Last week was great. I received three emails from students who are enjoying their summer. They weren't relaxing by the pool or hanging out with friends. Instead, they were working long hours at their internships in the entertainment industry in Hollywood, California.
For the last two years, I've spent my spring break in Los Angeles, California helping small groups of students do the impossible - catch the attention of recruiters who are responsible for hiring college students in highly competitive internships. My efforts have been successful. I can now boast students have a 50-50 chance of receiving an internship. Sounds like a gamble, but really, it's quite impressive considering the complexities of internships in Hollywood. Some of the more popular companies with internships, such as MTV and Universal Studios, have thousands of applicants and are often unpaid. Still others with great opportunities pay students, such as the Warner Bros. STARS Leadership Development Program and Academy of Television Arts and Sciences Foundation, but are very competitive, have extension application processes and only except elite students. So, if it's so competitive, the question is how did my students get there?

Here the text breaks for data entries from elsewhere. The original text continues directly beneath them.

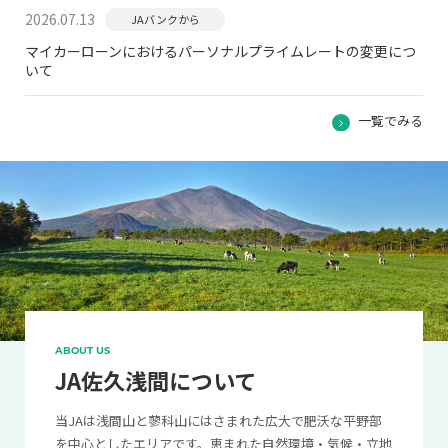
2026.07.13
JAバンクから
マイカーローンにおけるパーソナルプライムレートの変更につ
いて
一覧でみる
ABOUT US
JA佐久浅間について
当JAは浅間山と蓼科山にはさまれた広大で肥沃な平野部
を中心としたエリアです。恵まれた自然環境・気候・立地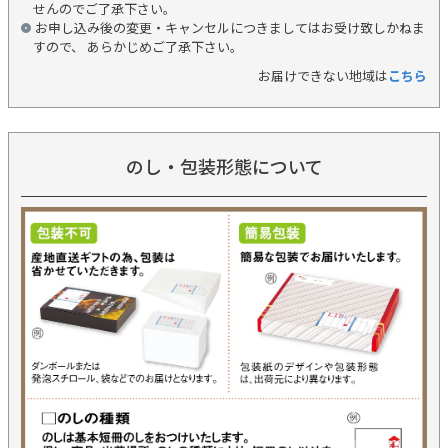
せんのでご了承下さい。
お申し込み後の変更・キャンセルにつきましてはお受け致しかねま
すので、 あらかじめご了承下さい。
お届けできない地域は
こちら
のし・包装形態について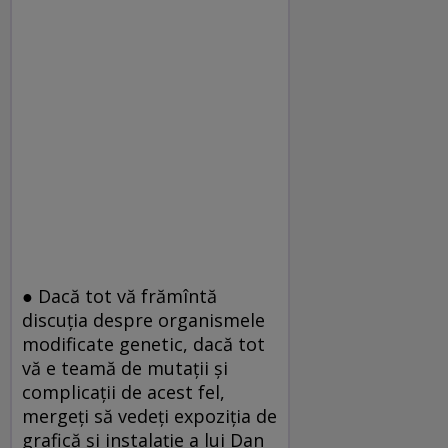
● Dacă tot vă frămîntă
discuţia despre organismele
modificate genetic, dacă tot
vă e teamă de mutaţii şi
complicaţii de acest fel,
mergeţi să vedeţi expoziţia de
grafică şi instalaţie a lui Dan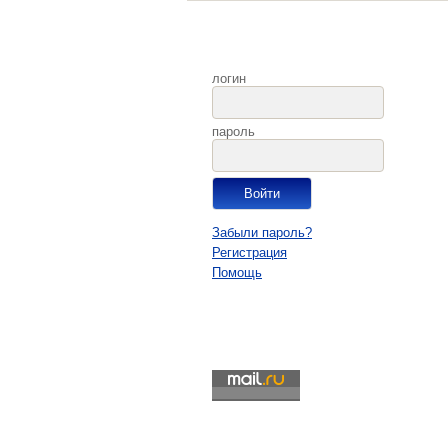
логин
пароль
Забыли пароль?
Регистрация
Помощь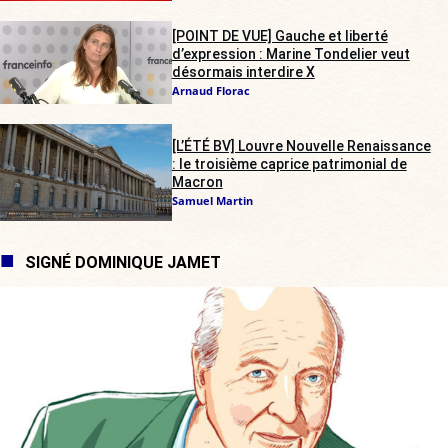
[POINT DE VUE] Gauche et liberté
d’expression : Marine Tondelier veut
désormais interdire X
Arnaud Florac
[L’ÉTÉ BV] Louvre Nouvelle Renaissance
: le troisième caprice patrimonial de
Macron
Samuel Martin
SIGNÉ DOMINIQUE JAMET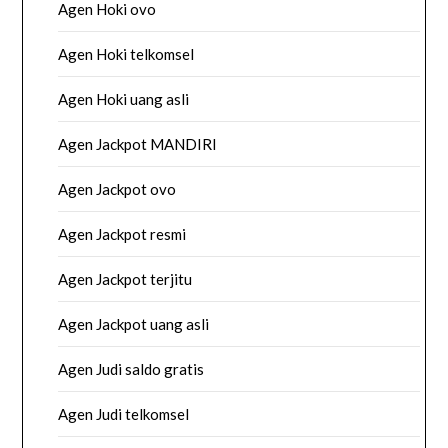
Agen Hoki ovo
Agen Hoki telkomsel
Agen Hoki uang asli
Agen Jackpot MANDIRI
Agen Jackpot ovo
Agen Jackpot resmi
Agen Jackpot terjitu
Agen Jackpot uang asli
Agen Judi saldo gratis
Agen Judi telkomsel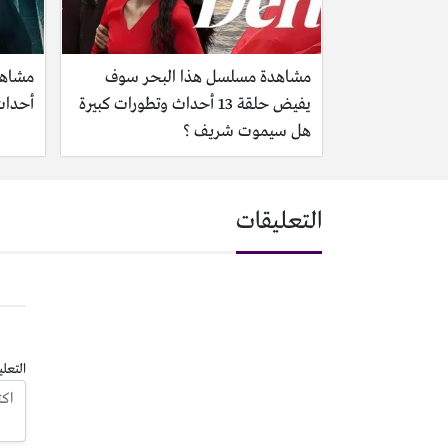
مشاهدة مسلسل هذا البحر سوف
يفيض حلقة 13 أحداث وتطورات كبيرة
أحداث 
هل سيموت شريف ؟
التعليقات
التعلي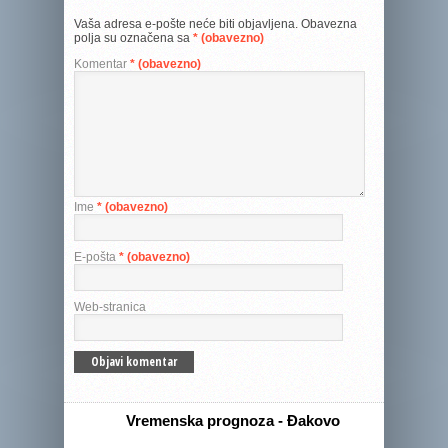
Vaša adresa e-pošte neće biti objavljena.
Obavezna
polja su označena sa
* (obavezno)
Komentar
* (obavezno)
Ime
* (obavezno)
E-pošta
* (obavezno)
Web-stranica
Vremenska prognoza - Đakovo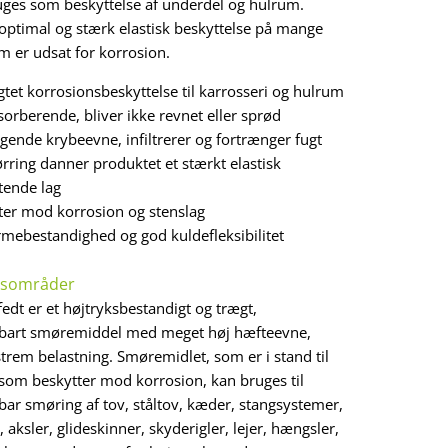
ges som beskyttelse af underdel og hulrum.
 optimal og stærk elastisk beskyttelse på mange
 er udsat for korrosion.
gtet korrosionsbeskyttelse til karrosseri og hulrum
sorberende, bliver ikke revnet eller sprød
gende krybeevne, infiltrerer og fortrænger fugt
ørring danner produktet et stærkt elastisk
tende lag
ter mod korrosion og stenslag
rmebestandighed og god kuldefleksibilitet
esområder
edt er et højtryksbestandigt og trægt,
dbart smøremiddel med meget høj hæfteevne,
trem belastning. Smøremidlet, som er i stand til
 som beskytter mod korrosion, kan bruges til
bar smøring af tov, ståltov, kæder, stangsystemer,
 aksler, glideskinner, skyderigler, lejer, hængsler,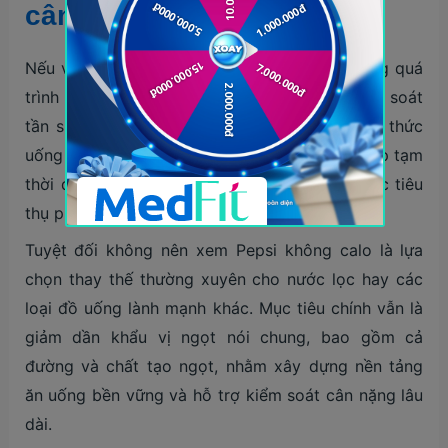
cân
Nếu vẫn muốn sử dụng Pepsi không calo trong quá
trình giảm cân, điều quan trọng là phải kiểm soát
tần suất và cách dùng một cách hợp lý. Loại thức
uống này chỉ nên được xem như một biện pháp tạm
thời để giảm cảm giác thèm đồ ngọt, với mức tiêu
thụ phù hợp là không quá một lon mỗi ngày.
Tuyệt đối không nên xem Pepsi không calo là lựa
chọn thay thế thường xuyên cho nước lọc hay các
loại đồ uống lành mạnh khác. Mục tiêu chính vẫn là
giảm dần khẩu vị ngọt nói chung, bao gồm cả
đường và chất tạo ngọt, nhằm xây dựng nền tảng
ăn uống bền vững và hỗ trợ kiểm soát cân nặng lâu
dài.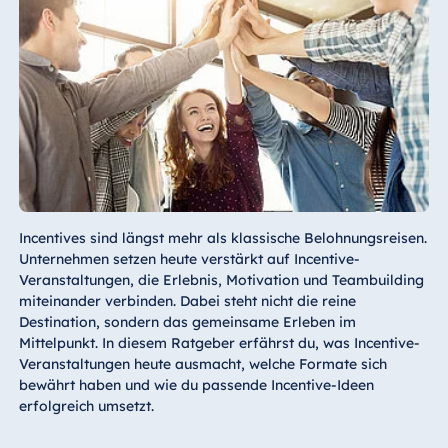
Incentives sind längst mehr als klassische Belohnungsreisen.
Unternehmen setzen heute verstärkt auf Incentive-
Veranstaltungen, die Erlebnis, Motivation und Teambuilding
miteinander verbinden. Dabei steht nicht die reine
Destination, sondern das gemeinsame Erleben im
Mittelpunkt. In diesem Ratgeber erfährst du, was Incentive-
Veranstaltungen heute ausmacht, welche Formate sich
bewährt haben und wie du passende Incentive-Ideen
erfolgreich umsetzt.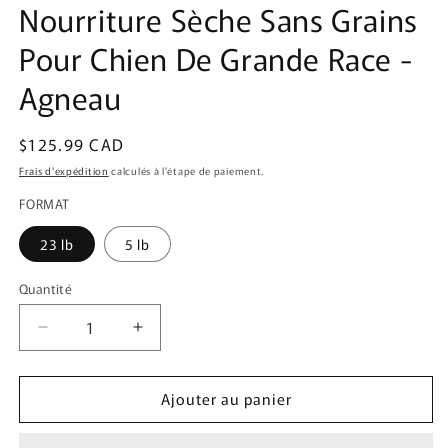
Nourriture Sèche Sans Grains
dans
une
fenêtre
Pour Chien De Grande Race -
modale
Agneau
Prix
$125.99 CAD
habituel
Frais d'expédition
calculés à l'étape de paiement.
FORMAT
23 lb
5 lb
Quantité
Quantité
Réduire
Augmenter
la
la
quantité
quantité
Ajouter au panier
de
de
OVEN
OVEN
BAKED
BAKED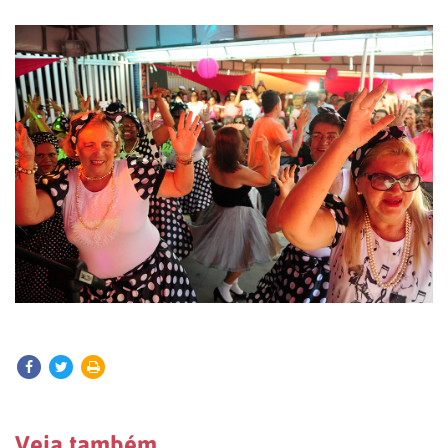
Veja também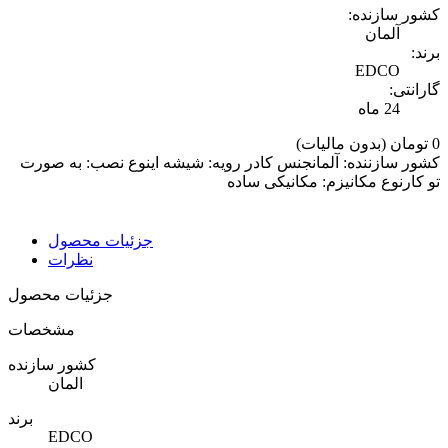
کشور سازنده:
آلمان
برند:
EDCO
گارانتی:
24 ماه
0 تومان
(بدون مالیات)
کشور سازننده: آلمانجنس کادر رویه: شیشه اینوع نصب: به صورت
تو کارنوع مکانیزم: مکانیکی ساده
جزئیات محصول
نظرات
جزئیات محصول
مشخصات
کشور سازنده
المان
برند
EDCO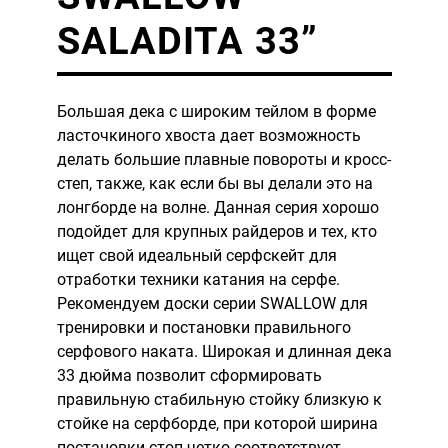
SALADITA 33”
Большая дека с широким тейлом в форме
ласточкиного хвоста дает возможность
делать большие плавные повороты и кросс-
степ, также, как если бы вы делали это на
лонгборде на волне. Данная серия хорошо
подойдет для крупных райдеров и тех, кто
ищет свой идеальный серфскейт для
отработки техники катания на серфе.
Рекомендуем доски серии SWALLOW для
тренировки и постановки правильного
серфового наката. Широкая и длинная дека
33 дюйма позволит сформировать
правильную стабильную стойку близкую к
стойке на серфборде, при которой ширина
постановки стоп четко соответствует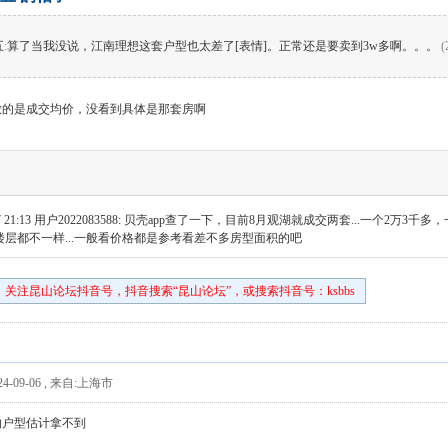
五
:
算了当我没说，江南理想这套户型也太差了[表情]。正常还是要卖到3w多啊。。。
(
放的是成交均价，没看到具体是那套房啊
 21:13
用户2022083588: 贝壳app查了一下，目前8月观湖就成交两套...一个2万3
楼层都不一样...一般看价格都是参考看差不多房型面积的吧
关注昆山论坛抖音号，抖音搜索“昆山论坛”，或搜索抖音号：ksbbs
4-09-06
,
来自:上海市
的户型估计拿不到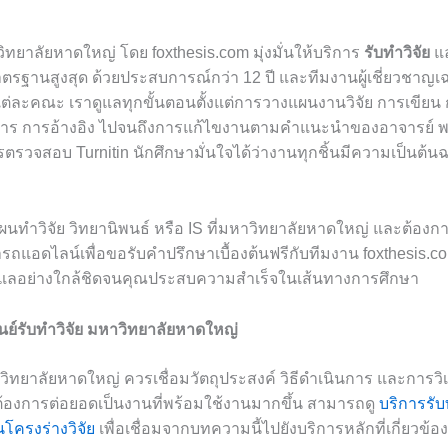
วิทยาลัยหาดใหญ่ โดย foxthesis.com มุ่งมั่นให้บริการ
รับทำวิจัย
แ
ตรฐานสูงสุด ด้วยประสบการณ์กว่า 12 ปี และทีมงานผู้เชี่ยวชาญเฉ
่ละคณะ เราดูแลทุกขั้นตอนตั้งแต่การวางแผนงานวิจัย การเขียน ก
าร การอ้างอิง ไปจนถึงการแก้ไขงานตามคำแนะนำของอาจารย์ พร
รตรวจสอบ Turnitin นักศึกษามั่นใจได้ว่างานทุกชิ้นมีความเป็นต้น
นทำวิจัย วิทยานิพนธ์ หรือ IS ที่มหาวิทยาลัยหาดใหญ่ และต้องก
ถแอดไลน์เพื่อขอรับคำปรึกษาเบื้องต้นฟรีกับทีมงาน foxthesis.com 
แลอย่างใกล้ชิดจนคุณประสบความสำเร็จในเส้นทางการศึกษา
นย์รับทำวิจัย มหาวิทยาลัยหาดใหญ่
าวิทยาลัยหาดใหญ่ ควรเชื่อมวัตถุประสงค์ วิธีดำเนินการ และการวิ
้องการต่อยอดเป็นงานที่พร้อมใช้งานมากขึ้น สามารถดู
บริการรับ
นโครงร่างวิจัย
เพื่อเชื่อมจากบทความนี้ไปยังบริการหลักที่เกี่ยวข้อง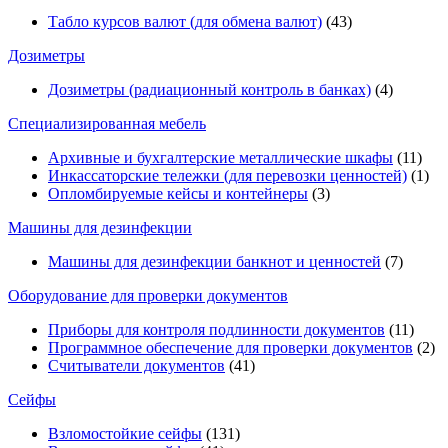
Табло курсов валют (для обмена валют)
(43)
Дозиметры
Дозиметры (радиационный контроль в банках)
(4)
Специализированная мебель
Архивные и бухгалтерские металлические шкафы
(11)
Инкассаторские тележки (для перевозки ценностей)
(1)
Опломбируемые кейсы и контейнеры
(3)
Машины для дезинфекции
Машины для дезинфекции банкнот и ценностей
(7)
Оборудование для проверки документов
Приборы для контроля подлинности документов
(11)
Программное обеспечение для проверки документов
(2)
Считыватели документов
(41)
Сейфы
Взломостойкие сейфы
(131)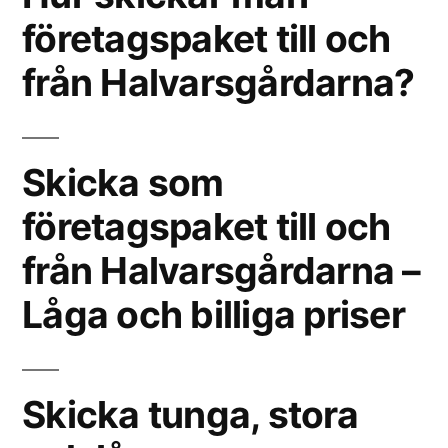
företagspaket till och
från Halvarsgårdarna?
Skicka som
företagspaket till och
från Halvarsgårdarna –
Låga och billiga priser
Skicka tunga, stora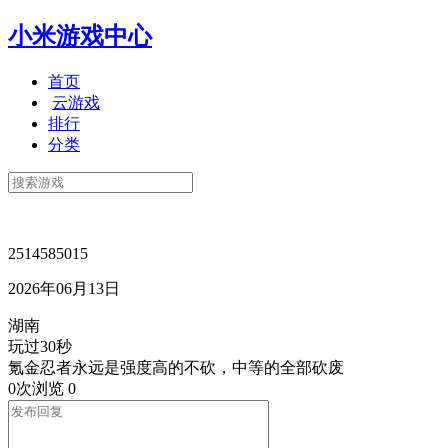
小米游戏中心
首页
云游戏
排行
分类
2514585015
2026年06月13日
湖南
玩过30秒
氪金忍者永远是强度高的不砍，中等的全部砍废
0次浏览
0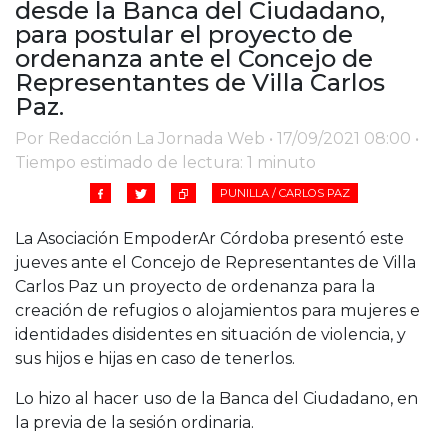
desde la Banca del Ciudadano,
Cruz del Eje
para postular el proyecto de
Corredor de Ansenuza
ordenanza ante el Concejo de
La Carlota y zona
Representantes de Villa Carlos
Laboulaye y sur
Paz.
Bell Ville
Por Redacción La Jornada Web • 17/09/2021 08:00 •
Río Tercero
Tiempo estimado de lectura: 1 minuto
Despeñaderos
PUNILLA / CARLOS PAZ
La Asociación EmpoderAr Córdoba presentó este
jueves ante el Concejo de Representantes de Villa
Carlos Paz un proyecto de ordenanza para la
creación de refugios o alojamientos para mujeres e
identidades disidentes en situación de violencia, y
sus hijos e hijas en caso de tenerlos.
Lo hizo al hacer uso de la Banca del Ciudadano, en
la previa de la sesión ordinaria.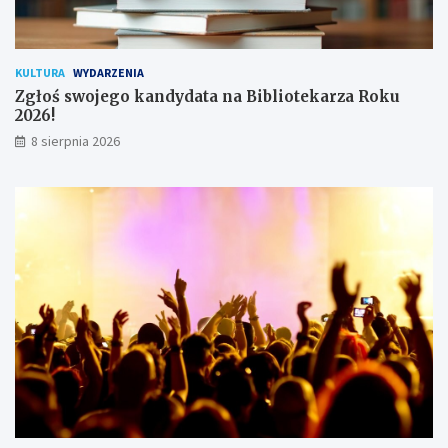
w
n
i
k
KULTURA
WYDARZENIA
ó
Zgłoś swojego kandydata na Bibliotekarza Roku
w
2026!
8 sierpnia 2026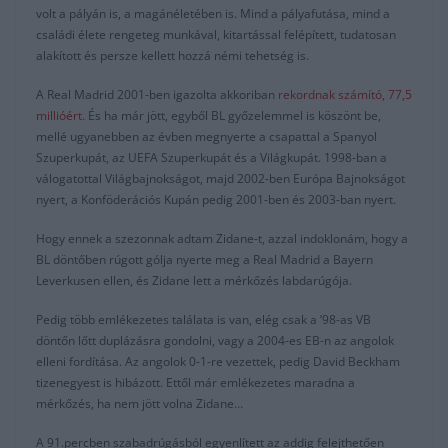
volt a pályán is, a magánéletében is. Mind a pályafutása, mind a
családi élete rengeteg munkával, kitartással felépített, tudatosan
alakított és persze kellett hozzá némi tehetség is.
A Real Madrid 2001-ben igazolta akkoriban
rekordnak számító, 77,5
millióért.
És ha már jött, egyből BL győzelemmel is köszönt be,
mellé ugyanebben az évben megnyerte a csapattal a Spanyol
Szuperkupát, az UEFA Szuperkupát és a Világkupát. 1998-ban a
válogatottal Világbajnokságot, majd 2002-ben Európa Bajnokságot
nyert, a Konföderációs Kupán pedig 2001-ben és 2003-ban nyert.
Hogy ennek a szezonnak adtam Zidane-t, azzal indoklonám, hogy a
BL döntőben rúgott gólja nyerte meg a Real Madrid a Bayern
Leverkusen ellen, és Zidane lett a mérkőzés labdarúgója.
Pedig több emlékezetes találata is van, elég csak a ’98-as VB
döntőn lőtt duplázásra gondolni, vagy a 2004-es EB-n az angolok
elleni fordítása. Az angolok 0-1-re vezettek, pedig David Beckham
tizenegyest is hibázott. Ettől már emlékezetes maradna a
mérkőzés, ha nem jött volna Zidane…
A 91.percben szabadrúgásból egyenlített az addig felejthetően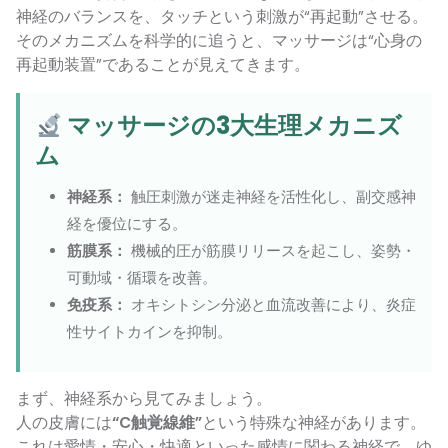
神経のバランスを、タッチという刺激が“再起動”させる。
そのメカニズムを科学的に追うと、マッサージは“心身の
再起動装置”であることが見えてきます。
マッサージの3大生理メカニズ
ム
神経系：
触圧刺激が迷走神経を活性化し、副交感神
経を優位にする。
筋膜系：
機械的圧が筋膜リリースを起こし、姿勢・
可動域・循環を改善。
免疫系：
オキシトシン分泌と血流改善により、炎症
性サイトカインを抑制。
まず、神経系から見てみましょう。
人の皮膚には
“C触覚線維”
という特殊な神経があります。
これは愛情・安心・快適といった感情に関わる神経で、ゆ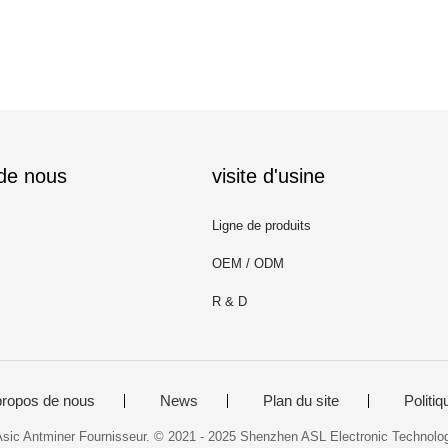
 de nous
visite d'usine
Ligne de produits
OEM / ODM
R & D
propos de nous
News
Plan du site
Politiq
Asic Antminer Fournisseur. © 2021 - 2025 Shenzhen ASL Electronic Technolog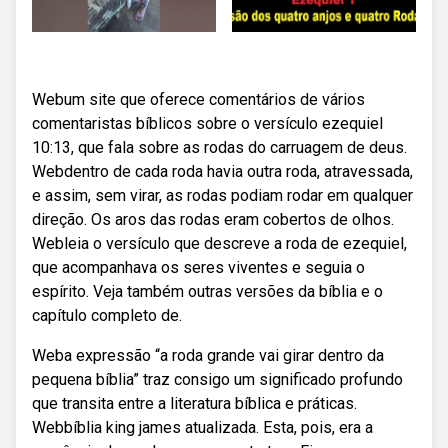
Webum site que oferece comentários de vários
comentaristas bíblicos sobre o versículo ezequiel
10:13, que fala sobre as rodas do carruagem de deus.
Webdentro de cada roda havia outra roda, atravessada,
e assim, sem virar, as rodas podiam rodar em qualquer
direção. Os aros das rodas eram cobertos de olhos.
Webleia o versículo que descreve a roda de ezequiel,
que acompanhava os seres viventes e seguia o
espírito. Veja também outras versões da bíblia e o
capítulo completo de.
Weba expressão “a roda grande vai girar dentro da
pequena bíblia” traz consigo um significado profundo
que transita entre a literatura bíblica e práticas.
Webbíblia king james atualizada. Esta, pois, era a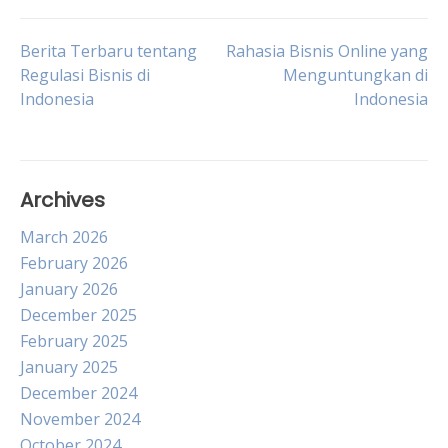
Post
Berita Terbaru tentang
Rahasia Bisnis Online yang
Regulasi Bisnis di
Menguntungkan di
Indonesia
Indonesia
navigation
Archives
March 2026
February 2026
January 2026
December 2025
February 2025
January 2025
December 2024
November 2024
October 2024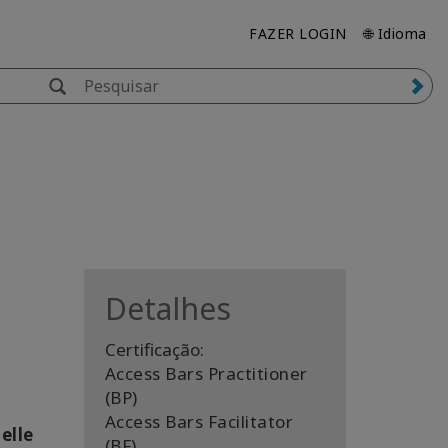
FAZER LOGIN
🌐 Idioma
Detalhes
Certificação:
Access Bars Practitioner
(BP)
Access Bars Facilitator
elle
(BF)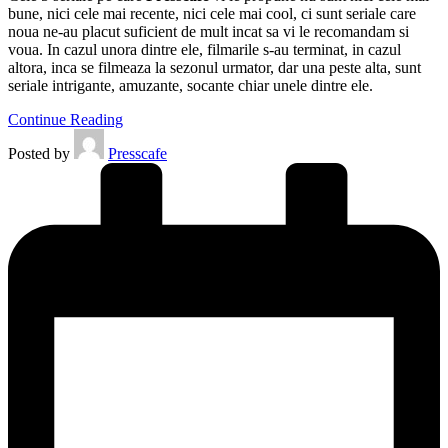
bune, nici cele mai recente, nici cele mai cool, ci sunt seriale care
noua ne-au placut suficient de mult incat sa vi le recomandam si
voua. In cazul unora dintre ele, filmarile s-au terminat, in cazul
altora, inca se filmeaza la sezonul urmator, dar una peste alta, sunt
seriale intrigante, amuzante, socante chiar unele dintre ele.
Continue Reading
Posted by
Presscafe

I think there are five very important things to consider. First, there's a lot of groundwork done to prepare for the trip. It usually takes me about four months to get everything together from travel logistics to booking companies. There are a lot of cold calls, email pitches and just good old fashion hustling to make things happen. Second, I must find those special people who understand what I want to do and are willing to open their doors to a few dedicated students with dreams of "making it" in Hollywood. Below is a video from Doug Ellin, Creator and Executive Producer of HBO's Entourage, discussing what it means to "make it."
Despite what some might think, I've found a few of them, a ratio of about 10 solicitations to every one positive response. Representatives from Disney, Warner Bros. and Cashmere Agency are just a few who welcomed us in the past. Third, tapping into alumni is key. I've met some very enthusiastic Howard alumni in entertainment and public relations companies who want nothing more than to see other Howardites making their way in Hollywood, including Nikita Adams, Christopher Cathcart, Deirdre Dix and Tiffany Smith-Anoa'i. Four, you must take students who have "it." You know "it" is hard to define, but you know "it" when you see it. If I had to define it, I'd say "it" means those who are dedicated, passionate, responsible and have a stellar resume that rivals any of their competition. Those are the ones who find success, but it's not the only thing they need. Finally, you have to take students who have supportive parents willing to make the investment to send them to Los Angeles for their internships.
Having diverse students in Hollywood internships is important, and I'm planning another blog to really explain why. For now, it's important to say that we can only change things from the inside. We need access, and it doesn't come easy. Someone must open the door, and we must be ready, willing and able to go through it. My students are doing it and finding much success networking and finding others who are, too.
They are also following my other advice, which is "work hard and play hard." They found time to hang out at the beach, and I'm happy they did. For now, I'll wait for the next email asking for advice, telling a new tale of the famous person they met or just one saying thank you. I'll be happy to get any one.